Stored data entries
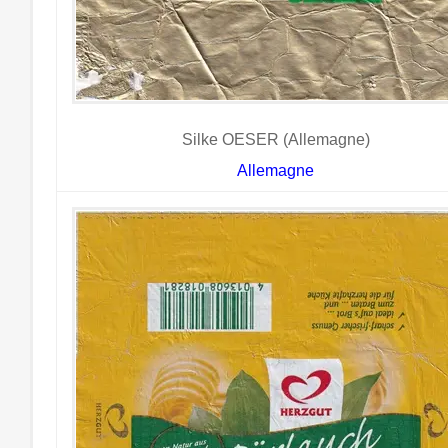
Silke OESER (Allemagne)
Allemagne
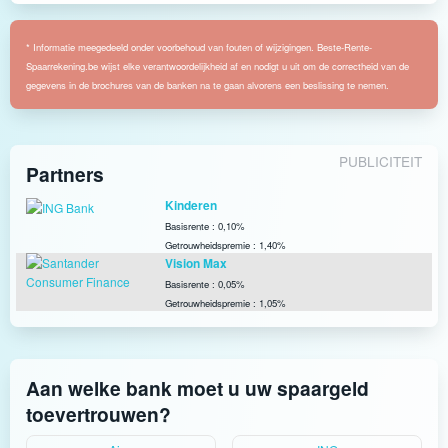
* Informatie meegedeeld onder voorbehoud van fouten of wijzigingen. Beste-Rente-
Spaarrekening.be wijst elke verantwoordelijkheid af en nodigt u uit om de correctheid van de
gegevens in de brochures van de banken na te gaan alvorens een beslissing te nemen.
PUBLICITEIT
Partners
Kinderen
Basisrente : 0,10%
Getrouwheidspremie : 1,40%
Vision Max
Basisrente : 0,05%
Getrouwheidspremie : 1,05%
Aan welke bank moet u uw spaargeld
toevertrouwen?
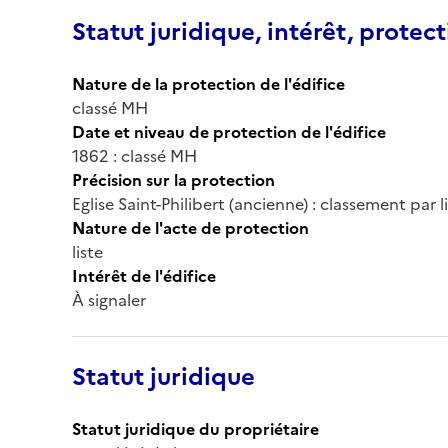
Statut juridique, intérêt, protect
Nature de la protection de l'édifice
classé MH
Date et niveau de protection de l'édifice
1862 : classé MH
Précision sur la protection
Eglise Saint-Philibert (ancienne) : classement par 
Nature de l'acte de protection
liste
Intérêt de l'édifice
À signaler
Statut juridique
Statut juridique du propriétaire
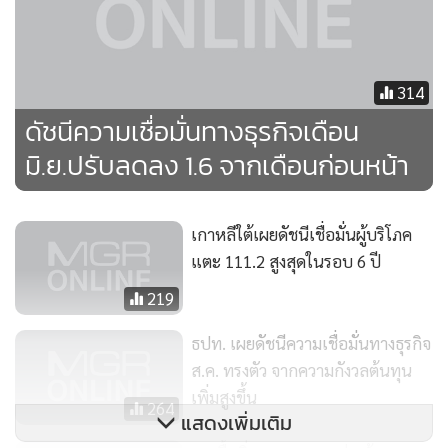
314
ดัชนีความเชื่อมั่นทางธุรกิจเดือน
มิ.ย.ปรับลดลง 1.6 จากเดือนก่อนหน้า
เกาหลีใต้เผยดัชนีเชื่อมั่นผู้บริโภค
แตะ 111.2 สูงสุดในรอบ 6 ปี
219
ธปท. เผยดัชนีความเชื่อมั่นทางธุรกิจ
ส.ค. ทรงตัว จากความกังวลต้นทุน
เพิ่มสูงขึ้น
264
แสดงเพิ่มเติม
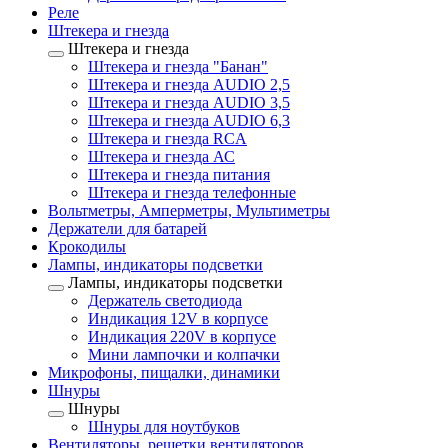
Реле
Штекера и гнезда
Штекера и гнезда
Штекера и гнезда "Банан"
Штекера и гнезда AUDIO 2,5
Штекера и гнезда AUDIO 3,5
Штекера и гнезда AUDIO 6,3
Штекера и гнезда RCA
Штекера и гнезда АС
Штекера и гнезда питания
Штекера и гнезда телефонные
Вольтметры, Амперметры, Мультиметры
Держатели для батарей
Крокодилы
Лампы, индикаторы подсветки
Лампы, индикаторы подсветки
Держатель светодиода
Индикация 12V в корпусе
Индикация 220V в корпусе
Мини лампочки и колпачки
Микрофоны, пищалки, динамики
Шнуры
Шнуры
Шнуры для ноутбуков
Вентиляторы, решетки вентиляторов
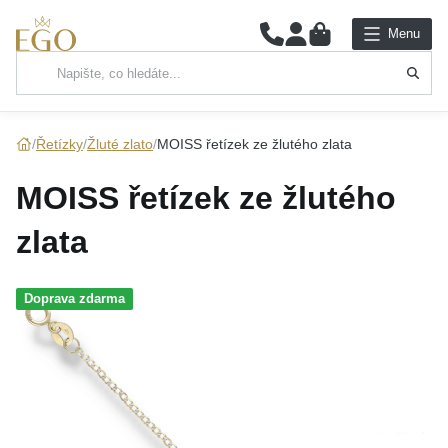
0
Menu
Hlavní kategorie
NÁHRDELNÍKY
Řetízky
Žluté zlato
MOISS řetízek ze žlutého zlata
PŘÍVĚSKY
MOISS řetízek ze žlutého
ŘETÍZKY
zlata
NÁRAMKY
Doprava zdarma
PRSTENY
NÁUŠNICE
SADY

**Problem to solve**
After locating the line containing "Getrouwheidspremie : 1,05%" in the entries above, return it and every line after it exactly, ending at the line containing "Précision sur la protection", without pictures.

**Task result**
Getrouwheidspremie : 1,05%
Aan welke bank moet u uw spaargeld
toevertrouwen?
Statut juridique, intérêt, protect
Nature de la protection de l'édifice
classé MH
Date et niveau de protection de l'édifice
1862 : classé MH
Précision sur la protection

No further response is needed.